Whenever you update the Solr index, it is a good idea to optimize it for better search performance. If you are using spell checking in VuFind 1.0RC2 or later, the optimize operation is also necessary to update your spellchecker index.
Note: Optimizing the index can take a lot of server resources, so you should schedule your index updates and optimizations for non-peak times when possible.
Starting with VuFind 1.0RC2, a simple command-line PHP script is available to optimize the Solr index. Simply switch to the util folder under your VuFind installation and run:
By default the script will optimize the biblio Solr index.

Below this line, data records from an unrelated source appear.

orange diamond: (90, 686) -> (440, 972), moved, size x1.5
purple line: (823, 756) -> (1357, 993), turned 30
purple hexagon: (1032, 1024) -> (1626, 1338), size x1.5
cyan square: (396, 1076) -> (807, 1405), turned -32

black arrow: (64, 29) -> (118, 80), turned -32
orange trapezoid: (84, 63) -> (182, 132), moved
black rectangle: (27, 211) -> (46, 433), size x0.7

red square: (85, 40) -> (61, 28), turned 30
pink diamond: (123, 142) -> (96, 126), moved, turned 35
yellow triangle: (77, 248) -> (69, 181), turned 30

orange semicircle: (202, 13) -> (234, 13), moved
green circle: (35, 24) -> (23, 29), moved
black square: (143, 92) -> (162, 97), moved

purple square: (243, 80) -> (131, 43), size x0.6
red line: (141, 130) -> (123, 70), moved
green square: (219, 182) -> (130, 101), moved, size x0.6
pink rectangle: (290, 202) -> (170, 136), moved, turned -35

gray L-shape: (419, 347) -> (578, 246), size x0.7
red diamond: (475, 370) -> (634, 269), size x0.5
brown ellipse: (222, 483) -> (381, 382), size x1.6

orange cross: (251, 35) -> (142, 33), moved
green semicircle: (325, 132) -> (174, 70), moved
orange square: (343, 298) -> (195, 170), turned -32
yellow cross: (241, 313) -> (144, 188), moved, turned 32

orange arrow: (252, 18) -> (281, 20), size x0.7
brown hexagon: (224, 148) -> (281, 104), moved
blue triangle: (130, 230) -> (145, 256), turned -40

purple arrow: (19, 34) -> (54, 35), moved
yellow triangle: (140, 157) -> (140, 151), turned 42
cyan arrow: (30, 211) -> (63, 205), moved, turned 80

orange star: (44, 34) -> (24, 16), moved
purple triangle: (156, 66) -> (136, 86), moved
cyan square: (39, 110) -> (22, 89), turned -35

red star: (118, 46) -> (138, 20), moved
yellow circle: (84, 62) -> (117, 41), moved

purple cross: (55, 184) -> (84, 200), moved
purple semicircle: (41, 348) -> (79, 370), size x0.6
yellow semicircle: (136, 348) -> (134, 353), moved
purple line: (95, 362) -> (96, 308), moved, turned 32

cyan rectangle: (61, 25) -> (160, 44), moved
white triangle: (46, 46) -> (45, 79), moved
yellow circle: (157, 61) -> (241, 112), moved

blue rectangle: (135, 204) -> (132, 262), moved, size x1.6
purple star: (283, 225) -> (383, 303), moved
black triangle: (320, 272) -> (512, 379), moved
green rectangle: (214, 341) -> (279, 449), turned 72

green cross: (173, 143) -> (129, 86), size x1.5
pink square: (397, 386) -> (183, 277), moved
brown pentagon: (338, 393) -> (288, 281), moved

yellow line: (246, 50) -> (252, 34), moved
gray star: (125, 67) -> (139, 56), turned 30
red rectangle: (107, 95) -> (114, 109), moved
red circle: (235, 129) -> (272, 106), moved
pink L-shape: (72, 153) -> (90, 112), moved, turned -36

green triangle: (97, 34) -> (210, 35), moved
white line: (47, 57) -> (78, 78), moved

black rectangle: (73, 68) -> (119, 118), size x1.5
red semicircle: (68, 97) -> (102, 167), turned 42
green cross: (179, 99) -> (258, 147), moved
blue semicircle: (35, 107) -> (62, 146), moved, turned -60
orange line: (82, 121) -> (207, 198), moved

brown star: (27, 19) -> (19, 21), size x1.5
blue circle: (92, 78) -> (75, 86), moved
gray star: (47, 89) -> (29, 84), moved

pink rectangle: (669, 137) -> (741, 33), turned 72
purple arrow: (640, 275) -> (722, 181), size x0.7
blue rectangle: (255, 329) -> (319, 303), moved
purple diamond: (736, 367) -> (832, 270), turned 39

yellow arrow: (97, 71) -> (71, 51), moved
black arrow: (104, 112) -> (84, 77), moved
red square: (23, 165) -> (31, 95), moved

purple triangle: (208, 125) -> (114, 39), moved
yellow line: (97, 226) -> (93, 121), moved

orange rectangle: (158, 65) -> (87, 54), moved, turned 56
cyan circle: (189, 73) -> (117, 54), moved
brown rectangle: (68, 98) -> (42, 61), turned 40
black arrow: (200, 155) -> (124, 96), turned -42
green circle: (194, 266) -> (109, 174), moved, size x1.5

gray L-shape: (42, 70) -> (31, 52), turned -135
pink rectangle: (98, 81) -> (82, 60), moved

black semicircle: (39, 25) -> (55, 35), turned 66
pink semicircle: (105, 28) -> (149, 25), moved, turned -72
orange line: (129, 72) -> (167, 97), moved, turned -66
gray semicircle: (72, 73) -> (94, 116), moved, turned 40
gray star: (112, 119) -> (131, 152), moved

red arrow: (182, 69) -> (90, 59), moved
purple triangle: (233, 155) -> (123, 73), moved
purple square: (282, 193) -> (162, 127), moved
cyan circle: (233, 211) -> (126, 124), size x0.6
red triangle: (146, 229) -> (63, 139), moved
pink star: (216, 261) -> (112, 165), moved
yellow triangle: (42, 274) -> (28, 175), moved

For those looking to optimize another index, include the name of the index as an argument:
php optimize.php authority
The optimize action is triggered by posting a simple XML command to the Solr server, so there are many ways to achieve this manually if you do not wish to use the PHP script.
Offloading MARC Records
See the Remote MARC Records page for details on reducing index size by storing MARC records externally to your Solr index. (Note: requires VuFind 2.5 or newer).
- Solr Replication - Basic information about making Solr highly available with replication in the context of VuFind.
- Solr Wiki - Performance Factors - Pros and cons of various Solr configuration options; also linked to other helpful wiki pages.
- solrmarc-tech indexing time thread - A discussion which goes into detail on several significant Solr settings.
Search engine crawlers can sometimes put a heavy load on your server, causing performance issues for actual users. The behavior of search engine robots can be controlled with the help of a robots.txt file. See the robots.txt page for more details.
See the Testing Performance page for notes on measuring the performance of your VuFind instance.